I have a model that I would like to use with ~200,000 different but identical data sets (measurements of ~200,000 different stars). I would like to run sampling on all of these objects, so to have this execute in finite time I’m trying to run this on our compute cluster over ~10 notes (each with 40 cores). The way I’ve structured my code, I construct the model and read in the data on the main process, then use MPI to send batches of data + the model to each worker process. On each worker, I then iterate through the batch of data and use pm.set_data(...)

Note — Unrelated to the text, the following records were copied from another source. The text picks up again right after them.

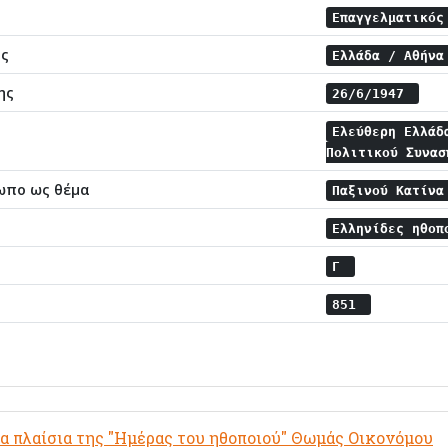
Επαγγελματικός
ης
Ελλάδα / Αθήν
ης
26/6/1947
Ελεύθερη Ελλάδ
Πολιτικού Συνα
ωπο ως θέμα
Παξινού Κατίν
Ελληνίδες ηθο
Γ
851
τα πλαίσια της "Ημέρας του ηθοποιού" Θωμάς Οικονόμου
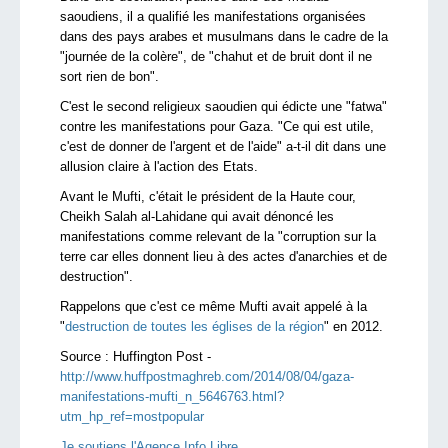
saoudiens, il a qualifié les manifestations organisées
dans des pays arabes et musulmans dans le cadre de la
"journée de la colère", de "chahut et de bruit dont il ne
sort rien de bon".
C'est le second religieux saoudien qui édicte une "fatwa"
contre les manifestations pour Gaza. "Ce qui est utile,
c'est de donner de l'argent et de l'aide" a-t-il dit dans une
allusion claire à l'action des Etats.
Avant le Mufti, c'était le président de la Haute cour,
Cheikh Salah al-Lahidane qui avait dénoncé les
manifestations comme relevant de la "corruption sur la
terre car elles donnent lieu à des actes d'anarchies et de
destruction".
Rappelons que c'est ce même Mufti avait appelé à la
"
destruction de toutes les églises de la région
" en 2012.
Source :
Huffington Post -
http://www.huffpostmaghreb.com/2014/08/04/gaza-
manifestations-mufti_n_5646763.html?
utm_hp_ref=mostpopular
Je soutiens l'Agence Info Libre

to set the few star-specfic observables before running. But this isn’t working for me because a large fraction (but not all) of the workers die when Theano tries to use subprocess.Popen
to compile the model with the new data (I think):
Traceback (most recent call last):
File "/mnt/ceph/users/apricewhelan/projects/schwimmbad/schwimmbad/mpi.py", line 81, in __init__
self.wait()
File "/mnt/ceph/users/apricewhelan/projects/schwimmbad/schwimmbad/mpi.py", line 135, in wait
result = func(arg)
File "run-mixmodel.py", line 40, in worker
model = helper.get_model(**model_kw)
File "/mnt/ceph/users/apricewhelan/projects/cuddly-system/scripts/model.py", line 124, in get_model
M = pm.Data('M', np.eye(3))
File "/mnt/home/apricewhelan/.local/lib/python3.7/site-packages/pymc3/data.py", line 547, in __new__
shared_object.dshape = tuple(shared_object.shape.eval())
File "/mnt/home/apricewhelan/.local/lib/python3.7/site-packages/Theano-1.0.4+51.gf1e4ec4-py3.7.egg/theano/tensor/var.py", line 287, in <lambda>
shape = property(lambda self: theano.tensor.basic.shape(self))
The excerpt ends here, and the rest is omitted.